Inflammatory Bladder Lesions Flashcards
What is CCEG, and what causes it?
CCEG (Cystitis Cystica et Glandularis) is a chronic reaction in the bladder.
Often caused by bladder irritation from recurrent UTIs, tumors, stones, or outlet obstruction.
It forms single or multiple submucosal nodules in the bladder.
What are the symptoms and common locations of CCEG?
Common in adults; can also occur in children.
Typical symptoms: irritative LUTS and hematuria.
Common locations: trigone, bladder neck, lateral bladder walls, posterior urethra.
Is CCEG associated with urothelial malignancy, and what’s the follow-up?
Unclear association with malignancy; retrospective reviews indicate higher risk.
Cystoscopic follow-up recommended, but timing and duration are unclear.
Continued surveillance if bladder irritation is ongoing.
What are the treatment options for CCEG?
Remove the source of irritation.
Administer antibiotics, nonsteroidal anti-inflammatory drugs, steroid pulse therapy, antihistamines.
Transurethral resection and fulguration for symptomatic lesions.
Newer therapies like sodium hyaluronate.
What is the mechanism of action of sodium hyaluronate in treating CCEG?
Sodium hyaluronate repopulates the glycosaminoglycans layer (GAG) of the urothelium.
In animal models, shown to block the effects of interleukin-6 (IL-6) and downregulate the JAK2/Stat3 pathway.
Leads to decreased inflammation and helps resolve CCEG.
What is EC, and what does it look like?
EC presents as diffuse inflammation or pseudotumor (20% of cases).
Lesions appear inflammatory, edematous, ulcerated, or necrotic.
Characterized by inflammation of the lamina propria with eosinophilic component.
Common mutation: BRAF mutation; potential serum marker.
Who does EC affect, and what are the symptoms?
Rare disease; around 200 cases described.
Affects children/young women and middle-aged men.
Symptoms: hematuria and irritative LUTS.
May show hydronephrosis on imaging; bladder lesions or wall thickening.
What are the treatment options for EC?
Diffuse EC: oral corticosteroids, nonsteroidal anti-inflammatory drugs, antihistamines, azathioprine.
Pseudotumoral form requires different protocols; removal of allergens.
Transurethral resection or cystectomy in refractory cases.
Successful therapy with benralizamab, an interleukin-5 inhibitor.
What is Polypoid Cystitis, and what causes it?
Polypoid Cystitis is an inflammatory reaction to bladder injury.
Typical causes: indwelling catheters, stones, fistulae, pelvic abscess, or bladder outlet obstruction.
Lesions appear papillary, broad, and edematous; can be large (up to 6 cm).
Microscopically lacks complex branching and true fibrovascular cores; may show urothelial hyperplasia, inflammation, and reactive atypia.
Who does Polypoid Cystitis affect, and what are the symptoms?
No specific age preference; reported even in neonates.
More common in males; often linked to a history of catheterization.
Symptoms may include irritative LUTS or hematuria.

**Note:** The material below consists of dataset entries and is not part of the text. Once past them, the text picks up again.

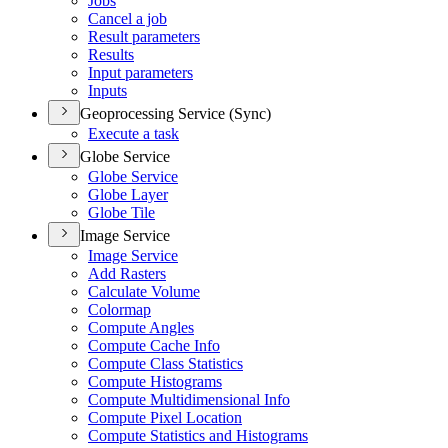
Jobs
Cancel a job
Result parameters
Results
Input parameters
Inputs
Geoprocessing Service (Sync)
Execute a task
Globe Service
Globe Service
Globe Layer
Globe Tile
Image Service
Image Service
Add Rasters
Calculate Volume
Colormap
Compute Angles
Compute Cache Info
Compute Class Statistics
Compute Histograms
Compute Multidimensional Info
Compute Pixel Location
Compute Statistics and Histograms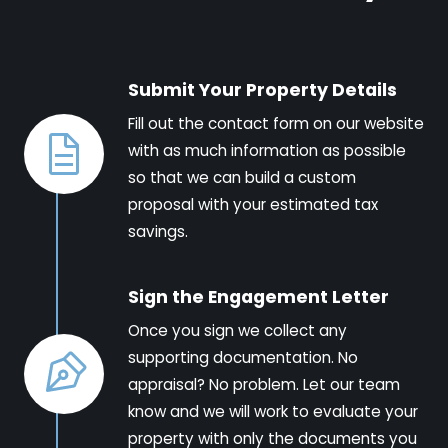
Submit Your Property Details
Fill out the contact form on our website
with as much information as possible
so that we can build a custom
proposal with your estimated tax
savings.
Sign the Engagement Letter
Once you sign we collect any
supporting documentation. No
appraisal? No problem. Let our team
know and we will work to evaluate your
property with only the documents you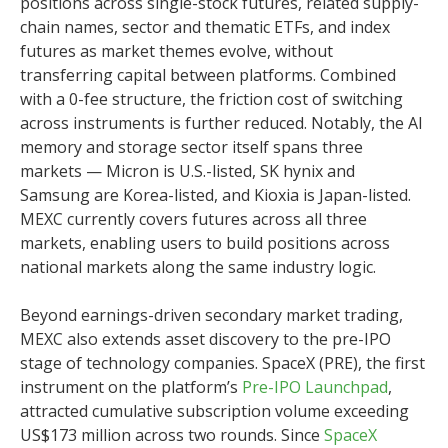
positions across single-stock futures, related supply-
chain names, sector and thematic ETFs, and index
futures as market themes evolve, without
transferring capital between platforms. Combined
with a 0-fee structure, the friction cost of switching
across instruments is further reduced. Notably, the AI
memory and storage sector itself spans three
markets — Micron is U.S.-listed, SK hynix and
Samsung are Korea-listed, and Kioxia is Japan-listed.
MEXC currently covers futures across all three
markets, enabling users to build positions across
national markets along the same industry logic.
Beyond earnings-driven secondary market trading,
MEXC also extends asset discovery to the pre-IPO
stage of technology companies. SpaceX (PRE), the first
instrument on the platform’s
Pre-IPO Launchpad
,
attracted cumulative subscription volume exceeding
US$173 million across two rounds. Since
SpaceX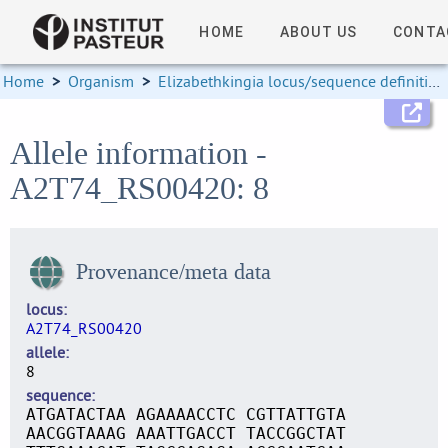
HOME
ABOUT US
CONTA
Home
>
Organism
>
Elizabethkingia locus/sequence definitions
Allele information -
A2T74_RS00420: 8
Provenance/meta data
locus
A2T74_RS00420
allele
8
sequence
ATGATACTAA AGAAAACCTC CGTTATTGTA
AACGGTAAAG AAATTGACCT TACCGGCTAT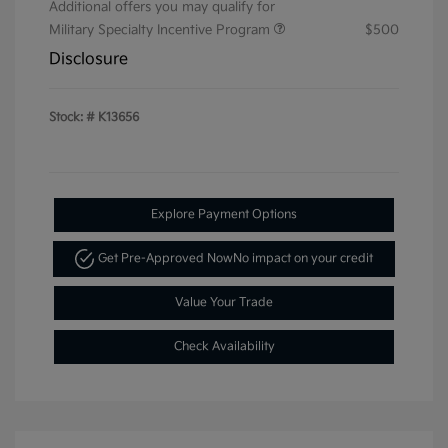
Additional offers you may qualify for
Military Specialty Incentive Program
$500
Disclosure
Stock: #
K13656
Explore Payment Options
Get Pre-Approved Now
No impact on your credit
Value Your Trade
Check Availability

Imaging may show a bladder mass; hydronephrosis/ureteral obstruction described.
What are the treatment options for Polypoid Cystitis?
Treatment usually involves transurethral resection of the mass.
Treatment of the underlying condition, if possible.
Short-term corticosteroids have been used successfully.
What is HL IC, and what does it look like?
HL IC presents as a reddened area with small vessels radiating toward a central scar.
Two categories: inflamed (friable, red) and noninflamed (white, scarred).
Microscopically shows ulceration, inflammation, granulation, fibrosis, edema, and mast cell infiltrate.
Associated with higher urinary levels of pro-inflammatory cytokines and nitric oxide.
Who does HL IC affect, and what are the symptoms?
Mostly affects females; 5%–57% of patients with interstitial cystitis have HL variant.
Symptoms: older age, more frequency, reduced bladder capacity, sharp and stabbing pain.
Co-existence with autoimmune disorders like Sjogren’s syndrome, lupus, rheumatoid arthritis.
Larger lesions correlate with worse symptoms.
What are the treatment options for HL IC?
Responds well to endoscopic treatments: triamcinolone injection, fulguration.
Hydrodistension recommended to delineate lesion borders.
Up to 90% have symptom relief; 40% lasting up to 3 years.
Oral cyclosporine A effective; nitric oxide pathway may offer a new treatment.
Rarely, urinary diversion needed; risks include bladder perforation (rare).
What is Polyomavirus Cystitis, and what does it look like?
Polyomavirus Cystitis is linked to urothelial lining damage by oncologic conditioning regimens.
Microscopically shows urothelial cells with viral inclusions; “decoy cells” can mimic urothelial carcinoma.
May lead to denuding of urothelium, inflammation, and hemorrhage.
Cystoscopically shows diffusely inflamed bladder with hemorrhage and erosion.